Returning to the UK Jim was posted to the Regimental Depot at Reservoir Camp, Gloucester  as a Corporal Instructor training the intakes of National Servicemen. One of which was yours truly Phil Miller! ( I count myself fortunate to have had Jim as my Platoon Cpl. A true professional soldier fresh from Korea. He was firm but fair and enjoyed a good laugh with the rest of the platoon. In ten short weeks he turned boys into men and men into soldiers…Phil).

Later he served with 4 Wilts TA from 1955 until disbandment moving through the ranks to WO2. Jim was an excellent marksman and as a regular competitor at Bisley he won many trophies for the Wiltshire Regiment.

In civilian Life Jim was an Insurance salesman living in Bristol with his wife Mary. He finally retired in 1988 and moved to Yeovil to be near his family.

Jim was a keen golfer until, as he said his knees gave out.

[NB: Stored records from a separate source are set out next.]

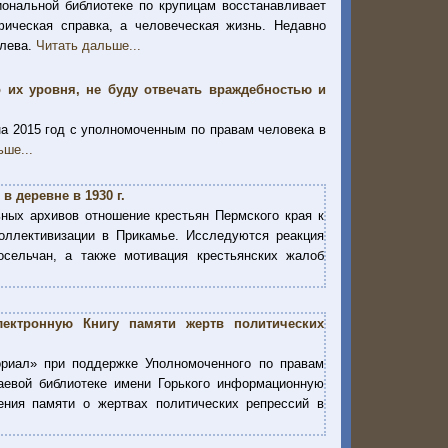
ональной библиотеке по крупицам восстанавливает
ическая справка, а человеческая жизнь. Недавно
илева.
Читать дальше...
о их уровня, не буду отвечать враждебностью и
на 2015 год с уполномоченным по правам человека в
ьше...
 деревне в 1930 г.
ных архивов отношение крестьян Пермского края к
оллективизации в Прикамье. Исследуются реакция
осельчан, а также мотивация крестьянских жалоб
лектронную Книгу памяти жертв политических
риал» при поддержке Уполномоченного по правам
аевой библиотеке имени Горького информационную
ения памяти о жертвах политических репрессий в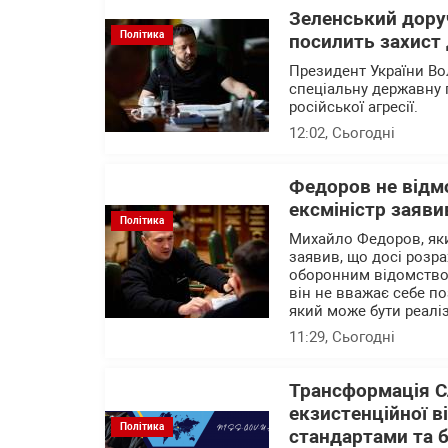
Зеленський доруч
Політика
посилить захист 
Президент України В
спеціальну державну 
російської агресії.
12:02
, Сьогодні
Федоров не відм
ексміністр заяви
Політика
Михайло Федоров, яки
заявив, що досі розр
оборонним відомством
він не вважає себе п
який може бути реалі
11:29
, Сьогодні
Трансформація С
екзистенційної в
Політика
стандартами та 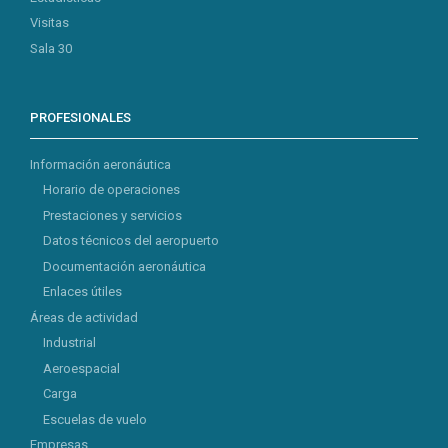
Visitas
Sala 30
PROFESIONALES
Información aeronáutica
Horario de operaciones
Prestaciones y servicios
Datos técnicos del aeropuerto
Documentación aeronáutica
Enlaces útiles
Áreas de actividad
Industrial
Aeroespacial
Carga
Escuelas de vuelo
Empresas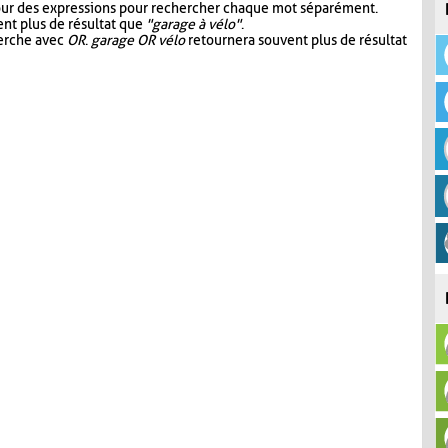
our des expressions pour rechercher chaque mot séparément.
nt plus de résultat que
"garage à vélo"
.
herche avec
OR
.
garage OR vélo
retournera souvent plus de résultat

He took up bowls and he was an avid supporter of Yeovil Town Football Club, a season ticket holder for many years.

Colin John Criddle 1925-2017

Colin enlisted into the Army in June 1942 and after training with the 15th Infantry Training Centre, at Gloucester, travelled to Dover and reported to 4th Battalion, The Somerset Light Infantry.

Following long periods of defence duties as well as hard training he sailed, with his Battalion, to Normandy on 18th June 1944. Soon they played their part within Operation EPSOM. Hill 112, to the South West of Caen, was a further objective for a further offensive, Operation JUPITER. Colin’s own thoughts and impressions of this costly battle can be seen and heard within the Somerset Military Museum.

Battlefield Casualty Replacements enabled the unit and formations to fight on. After crossing the Seine Colin was sent to a Field Hospital having been injured by shrapnel. He re-joined his unit as Belgium and Holland came into sharp focus. Having fought with the 4th Battalion until the end of the Campaign.

 Corporal Criddle, following the accidental discharge of a sten gun belonging to another soldier, had his left leg amputated. He was discharged from the Army in March 1946.

For over thirty years he worked as a carpenter in North Petherton and thereafter at Haygrove School, Bridgwater, while also being a pivotal member of the Association. In late 2015, accompanied by Joyce, family, friends and comrades Colin was awarded the Legion d’Honneur.